Bitcoin face à ses limites
Parallèlement à l’envolée de son concurrent, le bitcoin subissait le 11 janvier une correction de 15%, passant de 450 à 380 dollars, un niveau auquel il se maintient depuis. A l’origine du décrochage, Mike Hearn, ancien de Google Suisse, un des 40 «core developers» de Bitcoin, qu’il vient de quitter pour se concentrer essentiellement sur le projet «Ethereum» de R3CEV. Dans un billet de blog très circonstancié, il détaille les raisons selon lui de «l’échec de Bitcoin» qui n’aurait pas su s’adapter. Déplorant en termes de gouvernance la concentration de la technologie entre les mains «d’un petit nombre de personnes», il pointe surtout les limites de capacité atteintes par le réseau, qui, avec un megabyte par bloc, ne serait pas en mesure de traiter plus de trois transactions par seconde. Une situation qui entraîne des délais d’attente et une hausse des commissions, régulièrement dénoncées par les utilisateurs.

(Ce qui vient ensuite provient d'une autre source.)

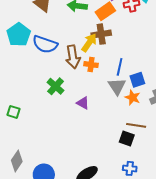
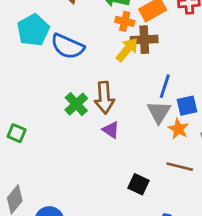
brown arrow: (73, 57) -> (104, 98), moved
orange cross: (91, 65) -> (125, 21), moved
black square: (127, 139) -> (138, 184), moved

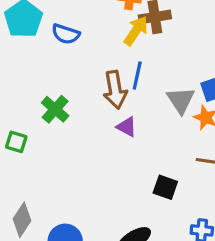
blue semicircle: (68, 46) -> (66, 34), size x0.7
blue line: (165, 86) -> (137, 76), moved
green cross: (76, 104) -> (55, 109), moved

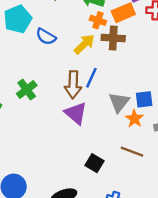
yellow arrow: (136, 31) -> (84, 44), moved
purple triangle: (127, 127) -> (76, 113), size x1.5

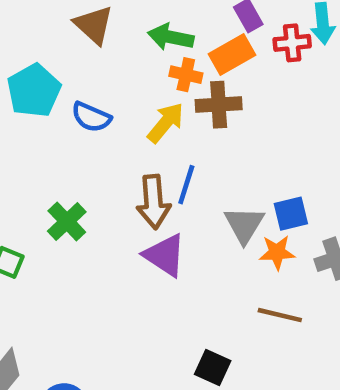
orange star: (134, 119) -> (277, 252), turned -30
black square: (95, 163) -> (213, 368), moved

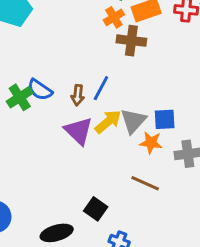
orange cross: (186, 75) -> (114, 17), turned 36
blue semicircle: (91, 117) -> (40, 90), moved
yellow arrow: (166, 123) -> (108, 122), moved
brown arrow: (153, 202) -> (78, 95), size x0.6

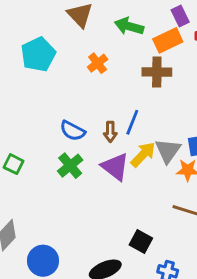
orange cross: (114, 17) -> (98, 63), moved
green cross: (20, 97) -> (70, 166), moved

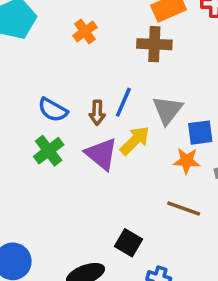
gray triangle: (168, 151) -> (167, 110), moved

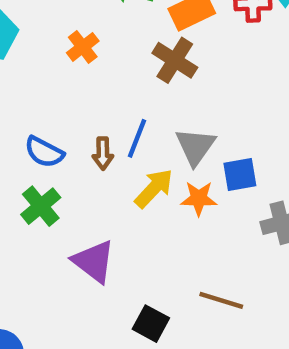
brown cross: (154, 44) -> (175, 60), turned 32
purple triangle: (101, 154) -> (94, 261), moved
orange star: (187, 161) -> (199, 198), moved
brown line: (184, 209) -> (221, 300), moved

Alexis Roussel, cofondateur de la plateforme neuchâteloise bity.com, active dans le trading de crypto-monnaies, rejoint le constat: «A l’origine, les concepteurs ne pensaient pas atteindre si vite la saturation. Il y aujourd’hui un effet d’entonnoir, où les transactions les mieux commissionnées sont les plus vite servies. Le passage de 2 à 5 centimes de frais reste minime, mais il peut être pénalisant pour les micropaiements».

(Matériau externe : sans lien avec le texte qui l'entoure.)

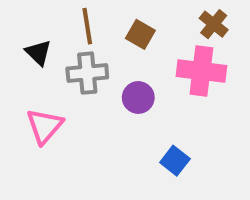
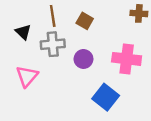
brown cross: (214, 24) -> (139, 13), moved, turned -35
pink cross: (201, 71) -> (127, 59), moved
blue square: (175, 161) -> (106, 97), size x1.5

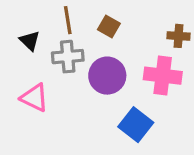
brown cross: (139, 13) -> (179, 36), moved
purple circle: (83, 59) -> (107, 76), size x1.5
pink triangle: (27, 76) -> (34, 98), turned -45

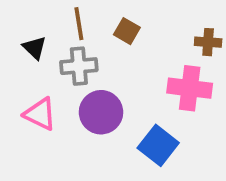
purple circle: (107, 76) -> (101, 112), moved

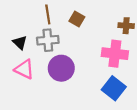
black triangle: (35, 48) -> (20, 42), moved
blue square: (158, 145) -> (114, 88), moved

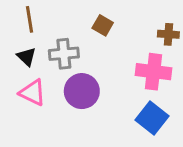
brown line: (48, 14) -> (30, 19), moved

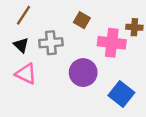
brown line: (30, 19) -> (24, 15), turned 42
pink cross: (153, 72) -> (112, 43), moved
purple circle: (82, 91) -> (83, 73), moved

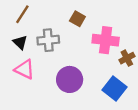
brown cross: (134, 27) -> (127, 58), moved, turned -32
purple circle: (83, 73) -> (70, 79), moved

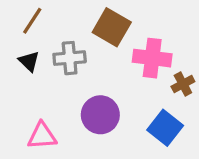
brown square: (77, 19) -> (112, 27), size x1.6
pink triangle: (25, 69) -> (42, 136), moved, turned -30

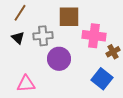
brown square: (112, 27) -> (69, 17), turned -30
purple circle: (100, 115) -> (59, 59), moved

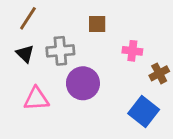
brown square: (69, 17) -> (97, 24), size x0.6
pink cross: (94, 36) -> (132, 51), size x0.6
pink triangle: (26, 84) -> (36, 99), moved

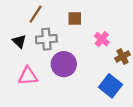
brown line: (28, 18) -> (36, 14), moved
pink cross: (132, 51) -> (102, 39), turned 32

Bitcoin, surclassé technologiquement? Pour Alexis Roussel, c’est avant tout sa réputation sulfureuse qui favorise l’adoption du protocole d’Ethereum. «Le bitcoin a mauvaise presse, son utilisation a souvent été associée au Darkweb, une image de laquelle l’industrie bancaire veut se dissocier», estime l’analyste. Massivement utilisé pour des transferts de capitaux depuis la Chine vers Hong-Kong, le bitcoin voit les deux places asiatiques concentrer 80% des échanges, en plus de l’essentiel du «mining», la production de devises. Une réalité qui inquiète, et qui amène certains détenteurs de bitcoins à convertir une partie de leur portefeuille en ethers.

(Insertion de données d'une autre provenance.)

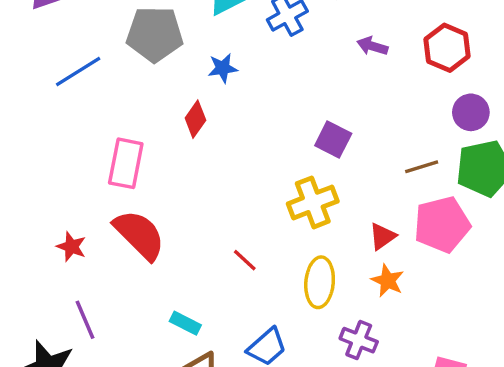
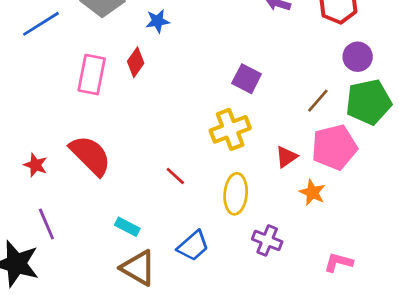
pink rectangle: (126, 163) -> (92, 75), moved
brown line: (422, 167) -> (318, 101), turned -32
orange star: (388, 281) -> (312, 192), moved

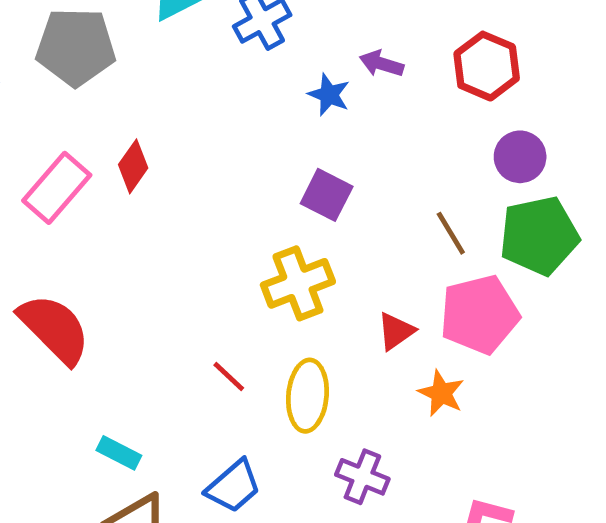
blue star: (157, 21) -> (329, 95), moved, turned 30
pink rectangle: (92, 75) -> (57, 188), turned 30
brown line: (318, 101) -> (451, 233), turned -72
red line: (175, 176) -> (229, 376), moved

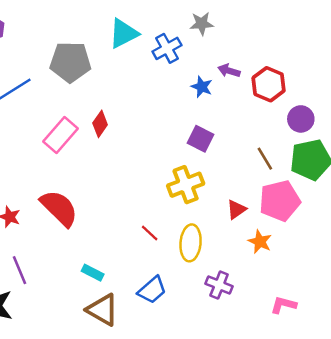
red hexagon: (487, 66) -> (269, 84), moved

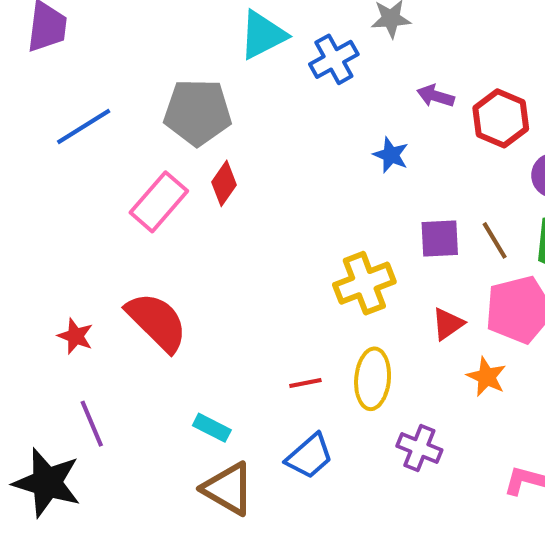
gray pentagon: (70, 62) -> (198, 112), moved
blue star: (202, 87) -> (391, 155), moved
purple square: (200, 139) -> (440, 238), moved, turned -30
red line: (150, 233) -> (305, 383), moved, turned -54

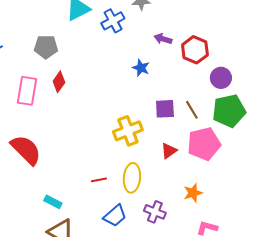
gray pentagon: (198, 112) -> (46, 47), size x0.7
pink rectangle: (159, 202) -> (27, 91), turned -32
orange star: (487, 377) -> (193, 193), moved, turned 30
blue trapezoid: (309, 456) -> (115, 216), moved

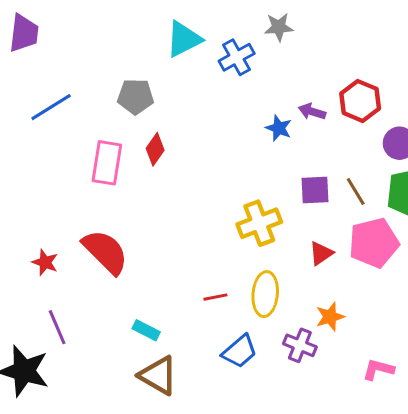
purple arrow: (163, 39) -> (312, 112), moved
orange star: (193, 193) -> (330, 317), moved

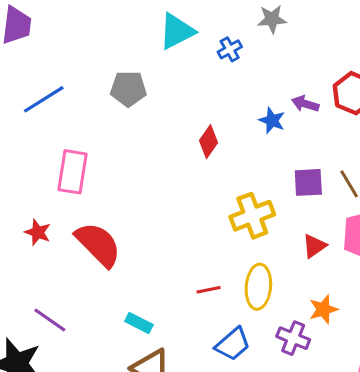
blue cross: (237, 57) -> (230, 49), size x0.7
red diamond: (155, 149) -> (209, 142), moved
pink rectangle: (107, 163) -> (72, 172), moved
red star: (45, 262) -> (38, 232), moved
purple line: (57, 327) -> (50, 320), turned -32

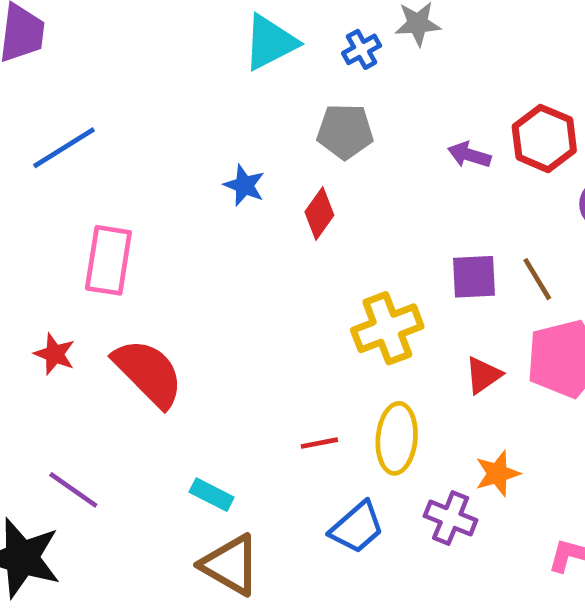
blue cross: (230, 49) -> (362, 49), moved
gray pentagon: (128, 89) -> (345, 131), moved
blue star: (272, 120) -> (244, 185), moved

Malgré la tendance, le directeur général de Bity reste confiant en l’avenir du bitcoin: «La technologie d’Ethereum dispose d‘intéressantes potentialités, mais elle va énormément évoluer, sans que l’on sache encore dans quel sens. Les applications en sont encore au stade du prototype, et tout l’écosystème d’Ethereum est en train de se construire. Bitcoin demeure beaucoup plus abouti et sécurisé.» Plus d’un milliard de dollars vient d’ailleurs d’être investi par la communauté pour faire évoluer le protocole, et converger en partie vers Ethereum. Selon Alexis Roussel, «l’éther et le bitcoin présentent une certaine complémentarité. Les deux devises sont amenées à cohabiter à l’avenir.»
Un potentiel déjà valorisé
Lancée en 2015, à partir de 31 591 bitcoins (environ 18 millions de francs) collectés par crowdfunding, Ethereum, basée à Zoug, reprend le principe d’une chaîne de blocs informatiques enregistrant les transactions de manière automatique, décentralisée et non falsifiable. A la différence de Bitcoin, son protocole permet d’inclure un programme qui peut être exécuté en circuit fermé.
Ces «contrats intelligents» devraient permettre à terme de gérer des votes électroniques ou des transferts de parts d’entreprises de manière simple et sécurisée. Premier intéressé, le secteur bancaire, qui mise sur la technologie pour économiser 20 milliards de dollars sur ses transactions à l’horizon 2022.
Initialement introduit au cours de 29 cents (2000 unités pour un bitcoin), l’ether, monnaie d’échange sur la plateforme, a vu sa valeur multipliée par 19 en moins d’un an d’existence, pour avoisiner aujourd’hui les 5,50 dollars.